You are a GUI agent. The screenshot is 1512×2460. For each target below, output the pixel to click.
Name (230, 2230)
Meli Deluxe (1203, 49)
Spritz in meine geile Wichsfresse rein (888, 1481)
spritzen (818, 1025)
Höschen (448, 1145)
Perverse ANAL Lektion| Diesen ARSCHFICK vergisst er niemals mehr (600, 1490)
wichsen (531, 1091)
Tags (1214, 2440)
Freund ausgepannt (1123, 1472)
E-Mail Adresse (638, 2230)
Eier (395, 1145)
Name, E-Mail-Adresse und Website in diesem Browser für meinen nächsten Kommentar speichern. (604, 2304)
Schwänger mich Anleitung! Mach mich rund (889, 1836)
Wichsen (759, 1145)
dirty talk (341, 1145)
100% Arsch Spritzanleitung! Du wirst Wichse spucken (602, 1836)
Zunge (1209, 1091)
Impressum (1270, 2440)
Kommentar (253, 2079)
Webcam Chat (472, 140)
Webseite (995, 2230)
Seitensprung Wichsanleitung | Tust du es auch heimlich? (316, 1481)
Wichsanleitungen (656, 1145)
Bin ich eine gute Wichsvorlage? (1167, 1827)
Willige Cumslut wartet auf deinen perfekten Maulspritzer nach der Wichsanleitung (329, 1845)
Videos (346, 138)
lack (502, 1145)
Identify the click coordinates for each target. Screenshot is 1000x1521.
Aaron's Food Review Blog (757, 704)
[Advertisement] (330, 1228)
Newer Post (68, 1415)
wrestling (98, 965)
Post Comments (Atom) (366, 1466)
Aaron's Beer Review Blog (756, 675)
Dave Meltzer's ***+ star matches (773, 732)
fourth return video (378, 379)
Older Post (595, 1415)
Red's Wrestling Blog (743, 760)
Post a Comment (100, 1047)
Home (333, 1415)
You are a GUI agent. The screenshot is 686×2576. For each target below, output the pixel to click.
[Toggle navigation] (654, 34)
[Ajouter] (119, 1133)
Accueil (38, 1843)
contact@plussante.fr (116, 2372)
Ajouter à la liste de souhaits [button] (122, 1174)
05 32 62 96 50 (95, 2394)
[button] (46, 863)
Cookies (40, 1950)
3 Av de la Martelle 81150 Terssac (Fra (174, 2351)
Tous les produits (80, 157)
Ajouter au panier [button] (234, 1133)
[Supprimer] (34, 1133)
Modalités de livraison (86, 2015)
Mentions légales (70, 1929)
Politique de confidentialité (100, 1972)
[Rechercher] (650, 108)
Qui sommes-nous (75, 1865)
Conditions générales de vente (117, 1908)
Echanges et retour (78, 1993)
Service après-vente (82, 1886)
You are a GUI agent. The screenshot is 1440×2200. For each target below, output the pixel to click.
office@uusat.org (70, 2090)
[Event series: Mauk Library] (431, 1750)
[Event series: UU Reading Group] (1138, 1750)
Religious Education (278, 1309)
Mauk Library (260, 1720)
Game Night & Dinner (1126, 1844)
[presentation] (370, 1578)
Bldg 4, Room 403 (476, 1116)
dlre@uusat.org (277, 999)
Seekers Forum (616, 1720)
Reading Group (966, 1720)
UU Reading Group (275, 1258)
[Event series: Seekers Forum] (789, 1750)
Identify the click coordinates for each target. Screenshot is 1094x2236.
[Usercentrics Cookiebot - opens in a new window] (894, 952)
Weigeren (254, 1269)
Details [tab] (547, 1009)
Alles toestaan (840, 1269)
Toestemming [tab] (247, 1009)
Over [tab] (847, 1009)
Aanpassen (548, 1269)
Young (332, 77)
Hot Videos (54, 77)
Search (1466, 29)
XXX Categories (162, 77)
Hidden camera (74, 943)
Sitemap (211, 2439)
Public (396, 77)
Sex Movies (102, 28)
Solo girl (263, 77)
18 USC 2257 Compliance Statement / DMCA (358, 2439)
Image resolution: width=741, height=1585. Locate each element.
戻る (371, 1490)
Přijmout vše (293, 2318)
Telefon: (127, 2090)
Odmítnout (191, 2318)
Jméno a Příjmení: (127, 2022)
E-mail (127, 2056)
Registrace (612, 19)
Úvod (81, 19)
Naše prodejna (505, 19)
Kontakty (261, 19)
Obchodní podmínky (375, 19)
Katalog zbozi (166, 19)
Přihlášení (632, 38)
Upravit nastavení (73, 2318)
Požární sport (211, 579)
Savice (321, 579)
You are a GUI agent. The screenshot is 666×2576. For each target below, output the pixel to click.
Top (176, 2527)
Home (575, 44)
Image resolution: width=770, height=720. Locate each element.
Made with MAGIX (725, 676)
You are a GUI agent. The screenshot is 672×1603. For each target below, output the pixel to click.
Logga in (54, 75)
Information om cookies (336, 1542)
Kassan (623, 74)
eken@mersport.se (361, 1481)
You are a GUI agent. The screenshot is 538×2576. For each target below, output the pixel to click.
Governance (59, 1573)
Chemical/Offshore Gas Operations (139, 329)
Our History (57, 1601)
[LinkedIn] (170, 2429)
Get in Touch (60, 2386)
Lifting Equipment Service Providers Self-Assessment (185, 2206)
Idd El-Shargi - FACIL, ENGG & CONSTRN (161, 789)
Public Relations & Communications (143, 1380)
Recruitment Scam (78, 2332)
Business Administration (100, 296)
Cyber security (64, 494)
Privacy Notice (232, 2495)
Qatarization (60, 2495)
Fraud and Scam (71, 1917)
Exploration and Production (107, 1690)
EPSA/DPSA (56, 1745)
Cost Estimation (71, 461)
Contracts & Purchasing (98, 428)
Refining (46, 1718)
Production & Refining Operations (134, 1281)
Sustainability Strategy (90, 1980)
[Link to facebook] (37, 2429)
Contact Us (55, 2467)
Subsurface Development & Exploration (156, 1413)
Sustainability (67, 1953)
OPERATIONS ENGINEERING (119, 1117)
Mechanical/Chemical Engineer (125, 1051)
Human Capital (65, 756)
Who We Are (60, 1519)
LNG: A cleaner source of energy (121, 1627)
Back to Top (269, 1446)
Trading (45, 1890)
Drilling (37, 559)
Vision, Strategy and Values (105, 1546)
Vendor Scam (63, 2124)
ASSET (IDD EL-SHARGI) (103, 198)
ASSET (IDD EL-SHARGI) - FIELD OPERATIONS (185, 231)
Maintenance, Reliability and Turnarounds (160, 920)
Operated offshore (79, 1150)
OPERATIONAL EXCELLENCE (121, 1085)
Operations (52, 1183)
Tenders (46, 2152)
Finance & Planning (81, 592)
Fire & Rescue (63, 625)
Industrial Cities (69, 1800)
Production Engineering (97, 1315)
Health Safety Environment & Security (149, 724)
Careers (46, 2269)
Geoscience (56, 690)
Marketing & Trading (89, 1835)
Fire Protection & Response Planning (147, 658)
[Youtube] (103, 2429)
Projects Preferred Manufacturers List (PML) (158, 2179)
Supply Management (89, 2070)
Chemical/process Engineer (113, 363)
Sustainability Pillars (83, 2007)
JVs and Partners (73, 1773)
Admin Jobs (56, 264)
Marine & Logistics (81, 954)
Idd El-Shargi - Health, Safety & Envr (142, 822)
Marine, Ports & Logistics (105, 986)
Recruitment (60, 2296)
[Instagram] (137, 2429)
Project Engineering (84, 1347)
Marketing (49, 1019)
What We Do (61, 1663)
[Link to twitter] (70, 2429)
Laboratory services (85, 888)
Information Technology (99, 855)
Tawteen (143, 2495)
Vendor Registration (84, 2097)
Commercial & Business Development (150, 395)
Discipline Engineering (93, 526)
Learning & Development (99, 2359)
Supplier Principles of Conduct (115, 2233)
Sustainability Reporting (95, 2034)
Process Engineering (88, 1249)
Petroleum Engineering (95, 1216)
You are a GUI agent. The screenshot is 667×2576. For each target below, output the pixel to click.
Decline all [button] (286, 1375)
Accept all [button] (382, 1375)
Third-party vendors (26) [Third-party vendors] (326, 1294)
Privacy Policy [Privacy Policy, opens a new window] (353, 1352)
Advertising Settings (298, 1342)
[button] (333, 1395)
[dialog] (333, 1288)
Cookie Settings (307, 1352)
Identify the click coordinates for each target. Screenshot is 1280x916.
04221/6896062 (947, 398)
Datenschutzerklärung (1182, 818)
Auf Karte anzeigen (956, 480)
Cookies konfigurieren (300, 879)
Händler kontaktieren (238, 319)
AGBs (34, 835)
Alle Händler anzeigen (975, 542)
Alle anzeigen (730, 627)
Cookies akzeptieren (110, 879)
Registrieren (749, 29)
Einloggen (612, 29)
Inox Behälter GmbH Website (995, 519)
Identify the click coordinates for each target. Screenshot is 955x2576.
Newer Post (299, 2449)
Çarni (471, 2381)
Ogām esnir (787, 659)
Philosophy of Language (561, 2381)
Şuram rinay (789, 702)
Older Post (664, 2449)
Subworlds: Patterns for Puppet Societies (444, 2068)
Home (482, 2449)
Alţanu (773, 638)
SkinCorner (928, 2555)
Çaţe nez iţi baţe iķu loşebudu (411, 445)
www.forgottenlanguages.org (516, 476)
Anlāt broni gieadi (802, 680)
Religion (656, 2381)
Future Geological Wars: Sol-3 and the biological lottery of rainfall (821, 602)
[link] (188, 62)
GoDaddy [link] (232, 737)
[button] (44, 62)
________
» Your instructions: The entries above hold the needed span. Transcribe exactly the lines from the one with "Ajouter à la" to the one with "Image resolution: width=770, height=720.", both included.

» Response to the exercise:
Ajouter à la liste de souhaits [button] (122, 1174)
05 32 62 96 50 (95, 2394)
[button] (46, 863)
Cookies (40, 1950)
3 Av de la Martelle 81150 Terssac (Fra (174, 2351)
Tous les produits (80, 157)
Ajouter au panier [button] (234, 1133)
[Supprimer] (34, 1133)
Modalités de livraison (86, 2015)
Mentions légales (70, 1929)
Politique de confidentialité (100, 1972)
[Rechercher] (650, 108)
Qui sommes-nous (75, 1865)
Conditions générales de vente (117, 1908)
Echanges et retour (78, 1993)
Service après-vente (82, 1886)
You are a GUI agent. The screenshot is 1440×2200. For each target below, output the pixel to click.
office@uusat.org (70, 2090)
[Event series: Mauk Library] (431, 1750)
[Event series: UU Reading Group] (1138, 1750)
Religious Education (278, 1309)
Mauk Library (260, 1720)
Game Night & Dinner (1126, 1844)
[presentation] (370, 1578)
Bldg 4, Room 403 (476, 1116)
dlre@uusat.org (277, 999)
Seekers Forum (616, 1720)
Reading Group (966, 1720)
UU Reading Group (275, 1258)
[Event series: Seekers Forum] (789, 1750)
Identify the click coordinates for each target. Screenshot is 1094x2236.
[Usercentrics Cookiebot - opens in a new window] (894, 952)
Weigeren (254, 1269)
Details [tab] (547, 1009)
Alles toestaan (840, 1269)
Toestemming [tab] (247, 1009)
Over [tab] (847, 1009)
Aanpassen (548, 1269)
Young (332, 77)
Hot Videos (54, 77)
Search (1466, 29)
XXX Categories (162, 77)
Hidden camera (74, 943)
Sitemap (211, 2439)
Public (396, 77)
Sex Movies (102, 28)
Solo girl (263, 77)
18 USC 2257 Compliance Statement / DMCA (358, 2439)
Image resolution: width=741, height=1585. Locate each element.
戻る (371, 1490)
Přijmout vše (293, 2318)
Telefon: (127, 2090)
Odmítnout (191, 2318)
Jméno a Příjmení: (127, 2022)
E-mail (127, 2056)
Registrace (612, 19)
Úvod (81, 19)
Naše prodejna (505, 19)
Kontakty (261, 19)
Obchodní podmínky (375, 19)
Katalog zbozi (166, 19)
Přihlášení (632, 38)
Upravit nastavení (73, 2318)
Požární sport (211, 579)
Savice (321, 579)
You are a GUI agent. The screenshot is 666×2576. For each target below, output the pixel to click.
Top (176, 2527)
Home (575, 44)
Image resolution: width=770, height=720. Locate each element.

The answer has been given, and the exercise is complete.